BloomJoin: BloomFilter + CoGroup

We recently open-sourced a number of internal tools we’ve built to help our engineers write high-performance Cascading code as the cascading_ext project. Today I’m going to to talk about a tool we use to improve the performance of asymmetric joins—joins where one data set in the join contains significantly more records than the other, or where many of the records in the larger set don’t share a common key with the smaller set.

Asymmetric Joins

A common MapReduce use case for us is joining a large dataset with a global set of records against a smaller one—for example, we have a store with billions of transactions keyed by user ID, and want to find all transactions by users who were seen within the last 24 hours.   The standard way to execute this join with map-reduce is to sort each store by user ID, and then use a reducer function which skips transactions unless the user ID is present on both left and right-hand sides of the join (here the global transaction store is the left hand side and the specific set of user IDs is the right hand side):

 (when writing a Cascading job, this is just a CoGroup with an InnerJoin)
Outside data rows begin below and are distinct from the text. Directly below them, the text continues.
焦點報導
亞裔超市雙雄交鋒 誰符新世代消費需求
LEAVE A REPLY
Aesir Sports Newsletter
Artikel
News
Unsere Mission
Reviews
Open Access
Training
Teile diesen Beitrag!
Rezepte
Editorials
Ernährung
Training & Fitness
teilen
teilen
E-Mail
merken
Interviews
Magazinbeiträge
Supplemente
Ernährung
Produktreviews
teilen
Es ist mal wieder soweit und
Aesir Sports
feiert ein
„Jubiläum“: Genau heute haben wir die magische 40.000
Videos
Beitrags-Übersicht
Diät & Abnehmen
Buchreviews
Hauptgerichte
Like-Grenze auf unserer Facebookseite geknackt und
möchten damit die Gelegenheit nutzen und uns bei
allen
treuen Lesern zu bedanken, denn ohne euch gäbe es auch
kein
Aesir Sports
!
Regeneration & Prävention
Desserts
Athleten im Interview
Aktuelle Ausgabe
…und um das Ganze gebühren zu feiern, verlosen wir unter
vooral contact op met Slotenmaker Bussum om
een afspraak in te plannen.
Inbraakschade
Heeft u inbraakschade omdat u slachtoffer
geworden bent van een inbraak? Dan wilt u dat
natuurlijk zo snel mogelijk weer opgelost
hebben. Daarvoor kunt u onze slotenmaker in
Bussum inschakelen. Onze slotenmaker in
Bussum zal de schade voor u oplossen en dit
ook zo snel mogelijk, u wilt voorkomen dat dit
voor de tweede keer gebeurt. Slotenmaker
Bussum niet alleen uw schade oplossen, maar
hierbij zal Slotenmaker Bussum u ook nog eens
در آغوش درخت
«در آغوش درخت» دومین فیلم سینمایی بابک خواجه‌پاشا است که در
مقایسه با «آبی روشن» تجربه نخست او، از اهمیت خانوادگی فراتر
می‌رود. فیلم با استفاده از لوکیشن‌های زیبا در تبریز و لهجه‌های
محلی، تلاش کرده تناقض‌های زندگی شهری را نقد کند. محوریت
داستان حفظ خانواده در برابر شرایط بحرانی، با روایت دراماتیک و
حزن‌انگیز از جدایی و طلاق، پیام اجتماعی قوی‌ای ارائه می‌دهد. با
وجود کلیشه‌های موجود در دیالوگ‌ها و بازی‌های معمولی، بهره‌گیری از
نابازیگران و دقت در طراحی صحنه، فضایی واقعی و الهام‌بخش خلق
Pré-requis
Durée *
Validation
This solution works perfectly well, but from a performance standpoint, there’s a big problemwe pointlessly sorted the entire store of billions of transactions, even though only a few million of them made it into the output store!   What if we could get rid of irrelevant transactions, so we only bother sorting the ones which will end up in the output?

It turns out we can do this, with the use of a clever and widely-used data-structure: the Bloom Filter.

Bloom Filters

A bloom filter is a compact, probabilistic, representation of a set of objects.  Given an arbitrary object, it is cheap to test whether an object is a member of the original set; a property of bloom filters is that while an object that should be in the set  is never falsely rejected, it is possible for an object which should not be in the set to be accepted anyway.  That is to say, the filter does not allow false negatives, but can allow false positives.

For illustration, say we built a bloom filter out of records {A, E}, and want to test values {A, B, C, D} for membership:

Bloom filter simple

Say values C and D were correctly rejectedthese would be true negatives.  Key A will always be accepted since it was in the original filter, so we call it a true positive.  Key B however we call a false positive, since it was accepted even though it was not in the original set of keys.

A bloom filter works by hashing the keys that are inserted into the filter several times and marking the corresponding slots in a bit array.  When testing objects for membership in the filter, the same hash functions are applied to the items being tested.  The corresponding bits are then checked in the array:

As seen above, there are three possibilities when those bits are checked:

  • The item was actually in the original set and is accepted (object A)
  • The item was not in the original set, the corresponding bits are not set in the array, and it is rejected (object C)
  • The item was not in the original set, but the corresponding bits were set anyway, and it is accepted (object B)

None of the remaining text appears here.